The high priest and other priests do not heed Gamaliel's “let God sort it out” counsel. Stephen's lengthy, pointed, the-truth-hurts testimony provokes them to fury and gnashing of teeth (something the unrepentant among them will experience much more of, see Matthew 8:12). Convinced they are doing God a favor, they rush Stephen and drag him outside the city, as required by Jewish law (chapter six of the Talmud book, Sanhedrin).
In my mind’s eye I see Stephen standing in a deep hole much like the stoning pits still in use in parts of the Moslem world today. There is no escape. He looks up and sees a ring of murderers hurling stones at him. He knows that barring divine intervention, pain and death are imminent. But high above the crowd he sees Heaven open. He sees his Lord and Savior standing at God’s right hand. His eyes are fixed on Jesus, the author and perfecter of his faith. Not even trying to protect his face, his hands reach skyward. He says “Lord Jesus receive my spirit.” And then struck by stones or the need to pray or both he falls to his knees and cries out to the One who just days earlier prayed likewise, “do not hold this sin against them.” Then he dies.

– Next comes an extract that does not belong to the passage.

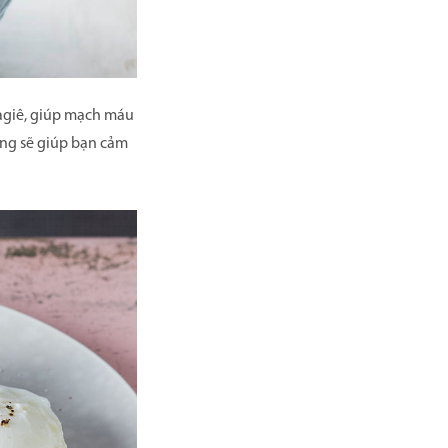
agiê, giúp mạch máu
úng sẽ giúp bạn cảm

If the Lord tarries, I will one day stand in death's pit, with no hope for escape save divine intervention. My killer will be cancer, or pneumonia, a car accident, or some other agent of Death. Dear Lord, may my eyes of faith see past my pain and its cause and behold the object of Stephen’s love. May I pray “Lord Jesus receive my spirit.” May I forgive those who have offended me and pray for their rescue. Death, where is thy victory? It has been swallowed up in life. Mercy triumphs over judgment, on earth as it is in heaven.